Collected data:
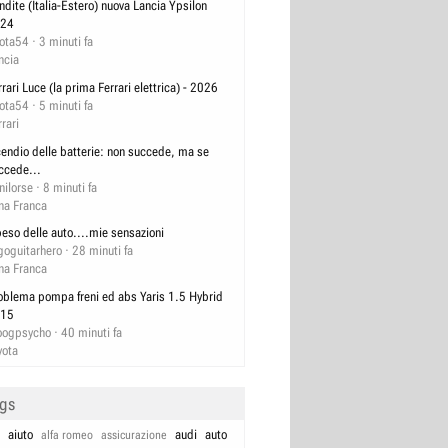
ndite (Italia-Estero) nuova Lancia Ypsilon
24
lota54
3 minuti fa
ncia
rrari Luce (la prima Ferrari elettrica) - 2026
lota54
5 minuti fa
rrari
cendio delle batterie: non succede, ma se
ccede...
nilorse
8 minuti fa
na Franca
 peso delle auto....mie sensazioni
goguitarhero
28 minuti fa
na Franca
oblema pompa freni ed abs Yaris 1.5 Hybrid
15
ogpsycho
40 minuti fa
yota
ags
aiuto
audi
auto
alfa romeo
assicurazione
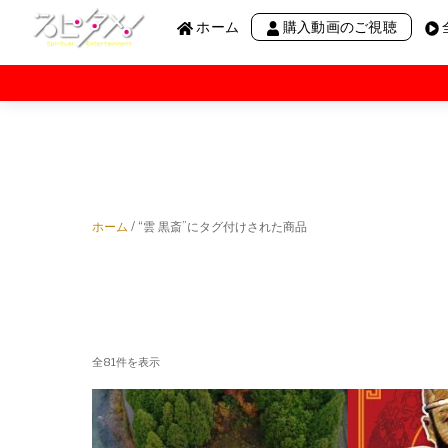
Menu
Skip
ホーム
購入動画のご視聴
to
content
阿部敏郎講演会
願望実現の仕組みと実践
ノンデュアリティ
奇跡のコース
ホーム
/ “雲 黒斎”にタグ付けされた商品
阿雲の呼吸
絶対他力
わかりかけのRadio THE 3rd
全81件を表示
わかりかけのRadio“R”
わかりかけのRadio【月刊】
わかりかけのRadio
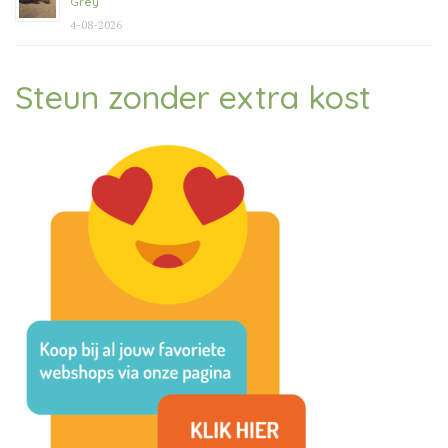
Grey
4-08-2026
Steun zonder extra kost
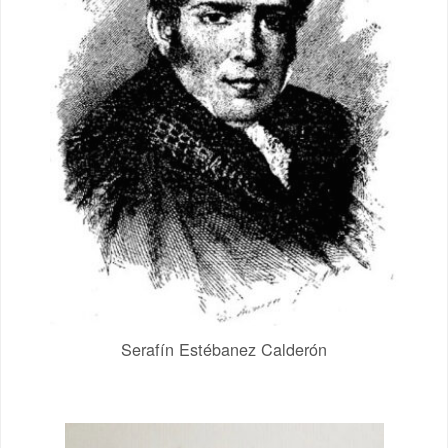
Serafín Estébanez Calderón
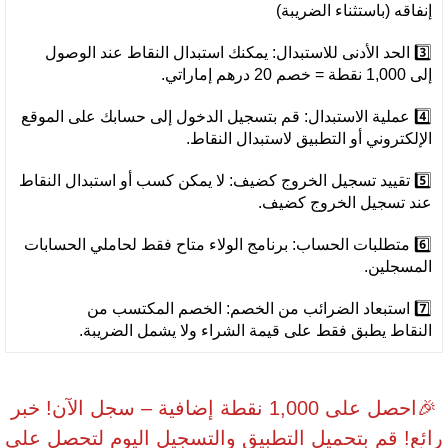
إنفاقه (باستثناء الضريبة)
3️⃣ الحد الأدنى للاستبدال: يمكنك استبدال النقاط عند الوصول
إلى 1,000 نقطة = خصم 20 درهم إماراتي.
4️⃣ عملية الاستبدال: قم بتسجيل الدخول إلى حسابك على الموقع
الإلكتروني أو التطبيق لاستبدال النقاط.
5️⃣ تقييد تسجيل الخروج كضيف: لا يمكن كسب أو استبدال النقاط
عند تسجيل الخروج كضيف.
6️⃣ متطلبات الحساب: برنامج الولاء متاح فقط لحاملي الحسابات
المسجلين.
7️⃣ استبعاد الضرائب من الخصم: الخصم المكتسب من
النقاط يطبق فقط على قيمة الشراء ولا يشمل الضريبة.
🎉احصل على 1,000 نقطة إضافية – سجل الآن! خبر
رائع! قم بتحميل التطبيق والتسجيل اليوم لتحصل على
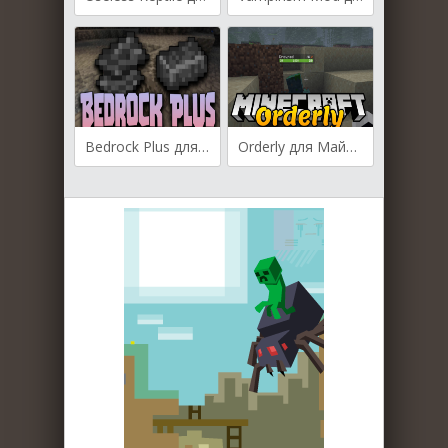
Bedrock Plus для Майнкрафт [1.19.3, 1.19.2, 1.19.1]
Orderly для Майнкрафт [1.14.4, 1.15.1, 1.15.2]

**Assignment:** Say how many lines of the records include the word "minuti", and give nothing but the number.

**Output below:** 5